▸ WHAT NEEDS TO BE DONE
Output exactly the lines that come between the start of the material and the line containing "BRAK KOMENTARZY", both ends included, with the pictures omitted.

▸ ENTRIES PROVIDED
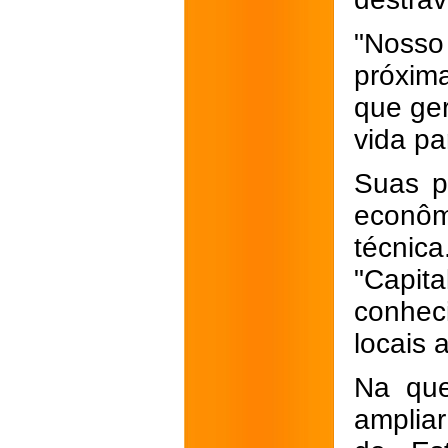
"Nosso
próxim
que ge
vida pa
Suas p
econôm
técnica
"Capita
conhec
locais 
Na que
amplia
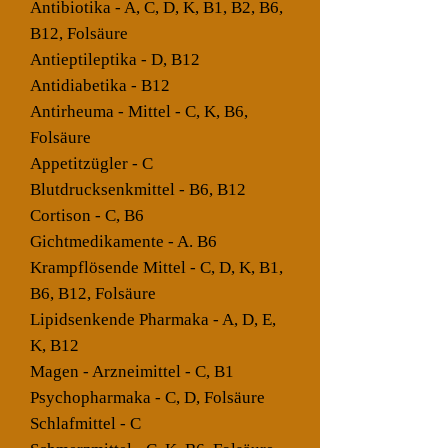
Antibiotika - A, C, D, K, B1, B2, B6,
B12, Folsäure
Antieptileptika - D, B12
Antidiabetika - B12
Antirheuma - Mittel - C, K, B6,
Folsäure
Appetitzügler - C
Blutdrucksenkmittel - B6, B12
Cortison - C, B6
Gichtmedikamente - A. B6
Krampflösende Mittel - C, D, K, B1,
B6, B12, Folsäure
Lipidsenkende Pharmaka - A, D, E,
K, B12
Magen - Arzneimittel - C, B1
Psychopharmaka - C, D, Folsäure
Schlafmittel - C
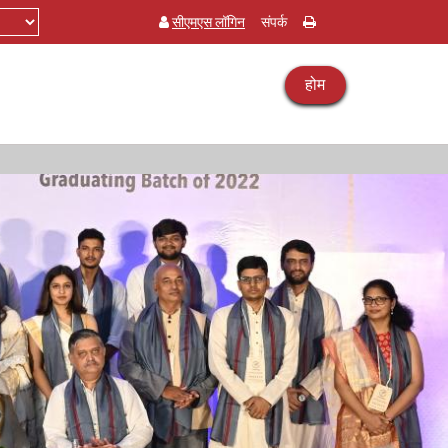
सीएमएस लॉगिन
संपर्क
होम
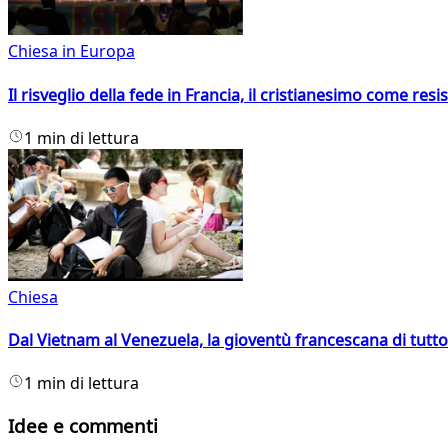
Chiesa in Europa
Il risveglio della fede in Francia, il cristianesimo come resis
1 min di lettura
Chiesa
Dal Vietnam al Venezuela, la gioventù francescana di tutto
1 min di lettura
Idee e commenti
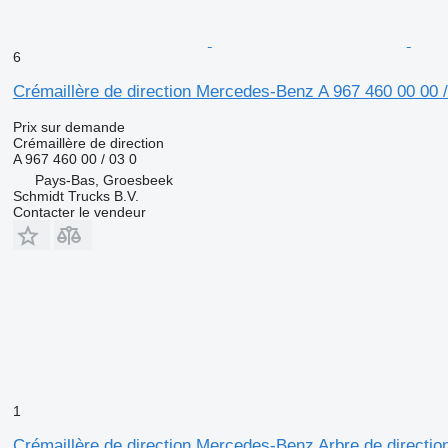
6
Crémaillère de direction Mercedes-Benz A 967 460 00 00 /
Prix sur demande
Crémaillère de direction
A 967 460 00 / 03 0
Pays-Bas, Groesbeek
Schmidt Trucks B.V.
Contacter le vendeur
1
Crémaillère de direction Mercedes-Benz Arbre de direct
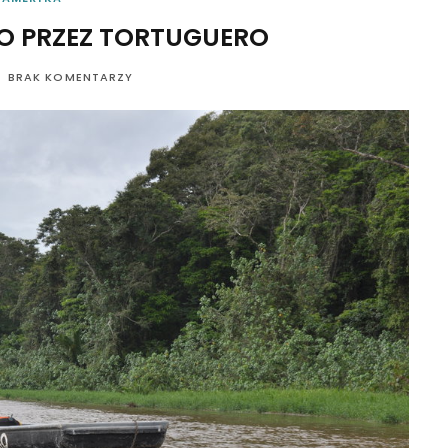
ZO PRZEZ TORTUGUERO
BRAK KOMENTARZY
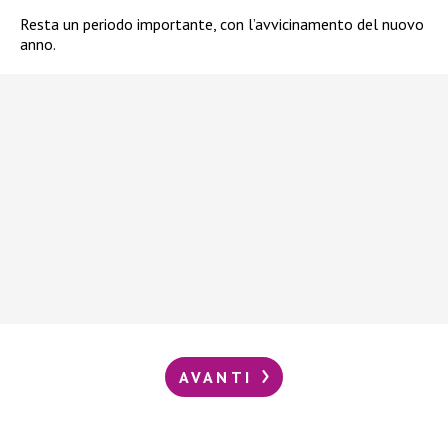
Resta un periodo importante, con l’avvicinamento del nuovo
anno.
AVANTI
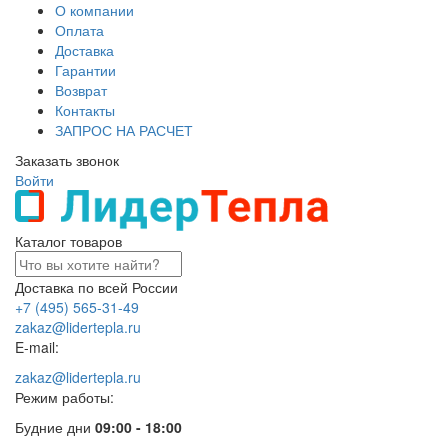
О компании
Оплата
Доставка
Гарантии
Возврат
Контакты
ЗАПРОС НА РАСЧЕТ
Заказать звонок
Войти
Каталог товаров
Доставка по всей России
+7 (495) 565-31-49
zakaz@lidertepla.ru
E-mail:
zakaz@lidertepla.ru
Режим работы:
Будние дни
09:00 - 18:00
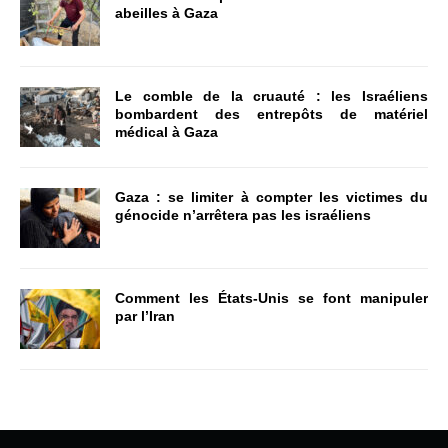
abeilles à Gaza
Le comble de la cruauté : les Israéliens
bombardent des entrepôts de matériel
médical à Gaza
Gaza : se limiter à compter les victimes du
génocide n’arrêtera pas les israéliens
Comment les États-Unis se font manipuler
par l’Iran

▸ FINISHED TASK
"Nosso
próxim
que ge
vida pa
Suas p
econôm
técnica
"Capita
conhec
locais 
Na que
amplia
Antibiotika - A, C, D, K, B1, B2, B6,
B12, Folsäure
Antieptileptika - D, B12
Antidiabetika - B12
Antirheuma - Mittel - C, K, B6,
Folsäure
Appetitzügler - C
Blutdrucksenkmittel - B6, B12
Cortison - C, B6
Gichtmedikamente - A. B6
Krampflösende Mittel - C, D, K, B1,
B6, B12, Folsäure
Lipidsenkende Pharmaka - A, D, E,
K, B12
Magen - Arzneimittel - C, B1
Psychopharmaka - C, D, Folsäure
Schlafmittel - C
सीएमएस लॉगिन
संपर्क
होम
Chiesa in Europa
Il risveglio della fede in Francia, il cristianesimo come resis
1 min di lettura
Chiesa
Dal Vietnam al Venezuela, la gioventù francescana di tutto
1 min di lettura
Idee e commenti
6
Crémaillère de direction Mercedes-Benz A 967 460 00 00 /
Prix sur demande
Crémaillère de direction
A 967 460 00 / 03 0
Pays-Bas, Groesbeek
Schmidt Trucks B.V.
Contacter le vendeur
1
Crémaillère de direction Mercedes-Benz Arbre de direct
ZO PRZEZ TORTUGUERO
BRAK KOMENTARZY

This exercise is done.